Special note: I squeezed one lime wedge over the entire recipe before eating. Oh wow, that was the perfect extra touch! Maybe that extra flavor is why I could not save any for lunch the next day but instead ate the remainder of the salad while I cleaned up the kitchen. :-)

(Photo: Simple supper of tofu and vegetable stir-fry on brown rice with Kale Salad, recipe printed in the Kansas City Star)
Where kale is much more than just decoration on my plate - it's now an international sensation! 
Diana Dyer, MS, RD

Tuesday, January 10, 2012

Kale in Kansas City!

Yes, I think it is now official that the 'kale kraze' is everywhere. The newspaper in Kansas City is promoting the deliciousness of kale (and its multiple nutritional attributes!) and cited my blog. Woohoo! I am honored. Thank you Jill Wendholt Silva for 'stumbling' your way to my blog and giving it a 'shout-out'.

In response to Jill's comment that I do not post up to my blog daily, I must clarify that was never my intention, but instead I hope to encourage eating kale or its many varied and delicious relatives every day of the year, giving you enough information and recipes to get started with that goal. 

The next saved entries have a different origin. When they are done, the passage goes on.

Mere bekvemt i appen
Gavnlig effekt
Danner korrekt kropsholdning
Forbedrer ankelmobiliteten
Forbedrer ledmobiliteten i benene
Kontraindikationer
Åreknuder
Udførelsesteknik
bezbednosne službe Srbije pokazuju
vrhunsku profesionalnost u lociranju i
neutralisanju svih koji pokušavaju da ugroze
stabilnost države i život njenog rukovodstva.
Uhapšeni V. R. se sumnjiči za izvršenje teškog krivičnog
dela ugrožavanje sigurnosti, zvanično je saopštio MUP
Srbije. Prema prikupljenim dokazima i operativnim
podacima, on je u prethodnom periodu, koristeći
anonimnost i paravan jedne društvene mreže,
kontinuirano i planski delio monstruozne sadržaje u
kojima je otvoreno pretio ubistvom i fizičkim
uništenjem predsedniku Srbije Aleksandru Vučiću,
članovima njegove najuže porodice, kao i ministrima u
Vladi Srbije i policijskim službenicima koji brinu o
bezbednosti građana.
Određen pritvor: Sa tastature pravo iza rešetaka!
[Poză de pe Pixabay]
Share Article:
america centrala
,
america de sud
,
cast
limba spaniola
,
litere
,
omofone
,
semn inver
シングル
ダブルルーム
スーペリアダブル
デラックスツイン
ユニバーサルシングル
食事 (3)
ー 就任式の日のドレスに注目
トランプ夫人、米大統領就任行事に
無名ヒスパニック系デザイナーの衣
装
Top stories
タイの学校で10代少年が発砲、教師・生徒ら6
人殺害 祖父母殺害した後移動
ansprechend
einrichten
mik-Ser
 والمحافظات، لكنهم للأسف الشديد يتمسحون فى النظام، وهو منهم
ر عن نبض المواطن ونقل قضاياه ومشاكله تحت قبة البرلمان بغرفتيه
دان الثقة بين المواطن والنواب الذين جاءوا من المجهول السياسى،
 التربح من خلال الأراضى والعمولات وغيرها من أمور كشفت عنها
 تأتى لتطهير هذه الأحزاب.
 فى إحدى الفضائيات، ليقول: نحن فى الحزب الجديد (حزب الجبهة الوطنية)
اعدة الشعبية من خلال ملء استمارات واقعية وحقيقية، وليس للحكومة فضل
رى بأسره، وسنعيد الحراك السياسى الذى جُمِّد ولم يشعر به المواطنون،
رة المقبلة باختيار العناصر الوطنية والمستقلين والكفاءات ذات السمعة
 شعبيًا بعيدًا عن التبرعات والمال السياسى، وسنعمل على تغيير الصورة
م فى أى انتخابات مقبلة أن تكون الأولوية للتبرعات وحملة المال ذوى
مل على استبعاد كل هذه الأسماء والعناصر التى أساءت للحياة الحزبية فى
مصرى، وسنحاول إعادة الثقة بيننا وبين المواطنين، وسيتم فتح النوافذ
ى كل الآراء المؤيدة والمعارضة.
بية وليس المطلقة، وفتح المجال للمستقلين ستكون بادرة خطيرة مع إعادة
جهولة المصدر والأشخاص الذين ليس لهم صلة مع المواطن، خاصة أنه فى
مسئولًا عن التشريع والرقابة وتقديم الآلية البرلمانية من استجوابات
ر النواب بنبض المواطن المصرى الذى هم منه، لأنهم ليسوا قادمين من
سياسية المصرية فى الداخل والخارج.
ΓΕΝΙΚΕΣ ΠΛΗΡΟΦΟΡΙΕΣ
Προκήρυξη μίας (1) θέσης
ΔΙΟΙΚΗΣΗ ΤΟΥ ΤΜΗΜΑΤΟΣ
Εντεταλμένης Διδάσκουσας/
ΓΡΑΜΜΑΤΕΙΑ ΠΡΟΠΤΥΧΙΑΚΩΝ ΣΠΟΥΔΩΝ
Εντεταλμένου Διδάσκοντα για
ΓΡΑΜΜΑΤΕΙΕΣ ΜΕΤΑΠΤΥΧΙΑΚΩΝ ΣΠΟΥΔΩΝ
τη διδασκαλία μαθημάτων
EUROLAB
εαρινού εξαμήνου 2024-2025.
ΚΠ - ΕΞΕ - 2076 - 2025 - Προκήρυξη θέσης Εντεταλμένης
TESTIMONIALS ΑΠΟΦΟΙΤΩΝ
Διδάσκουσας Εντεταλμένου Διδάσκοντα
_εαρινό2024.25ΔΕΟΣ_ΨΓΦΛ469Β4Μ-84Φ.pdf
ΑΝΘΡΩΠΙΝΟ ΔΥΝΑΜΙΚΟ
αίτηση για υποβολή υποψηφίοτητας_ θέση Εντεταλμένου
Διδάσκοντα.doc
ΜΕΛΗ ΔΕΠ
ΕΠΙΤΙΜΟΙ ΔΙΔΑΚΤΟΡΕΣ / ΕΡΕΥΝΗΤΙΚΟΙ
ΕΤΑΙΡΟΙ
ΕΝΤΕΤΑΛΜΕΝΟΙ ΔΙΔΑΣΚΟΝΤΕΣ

However, I confess that I do see with some sadness and chagrin that my kale blog's postings have gone way down during the past 2 years as my husband and I have been getting our garlic farm up and running. In contrast, I am surprised to see that postings to my www.dianadyer.com blog have gone up during that same time-frame, which must be due to trying to keep those readers up to date with our adventure of starting a new farm!  So I think I must be on the look-out for an eager dietetic intern to work with me in the future in order to help me develop many more kale blog posts to continue to inspire my readers to incorporate these interesting, ultra-healthy, and yes also delicious vegetables into a daily delicious habit. 

In the meantime, I hope you enjoy experimenting by eating all of them (from arugula to watercress) and eating them all prepared in a variety of different ways, from frozen to raw, and also from center stage like this salad recipe in the Kansas City Star to incorporating a handful into a smoothie. 

There is no 'right way' or a 'best way' to eat kale and its relatives. Just eat any or all of these Brassica vegetables in moderate amounts! I can tell that this salad and its dressing just might tempt you to eat the entire bowl, but everything in life, even kale, can become too much of a good thing. (See my past post The Dose is the Poison with a real-life example of the consequence from eating too much of one member of the Brassica vegetable family - not good at all!)

Thanks again, Jill, for including my blog in your upbeat article. Thanks also for liking my tag line!

Where kale is more than decoration on my plate!

Diana Dyer, MS, RD

Sunday, January 8, 2012

I not only eat kale, I wear it, too!

(Photo: Diana Dyer with her new kale hat!)
Thanks to my daughter-in-law with the sharp eyes who spotted this great hat and bought it for me for Christmas. After unwrapping it, I was so totally focused on admiring the great colors, thinking how observant (or intuitive) she was to know that I loved the colors purple and green, that I had not yet noticed that there was a kale leaf on the side of the hat!

WOW - what fun is this! I don't think I typically say much about my family on this blog, but I'll bet at least once I have mentioned on my www.dianadyer.com blog that both of my new daughters-in-law are each amazing women that I just love to pieces. :-)

For those of you out there who want your own knit kale hat, all I can tell you is that it came from somewhere in the Seattle area. Good luck tracking down your own kale hat! I'll keep my eyes open and if I see anyone else wearing one (anywhere!), I'll take your picture and (with your permission) post it on my blog as one more true kale fan.

Where kale is now on my head instead of just my plate!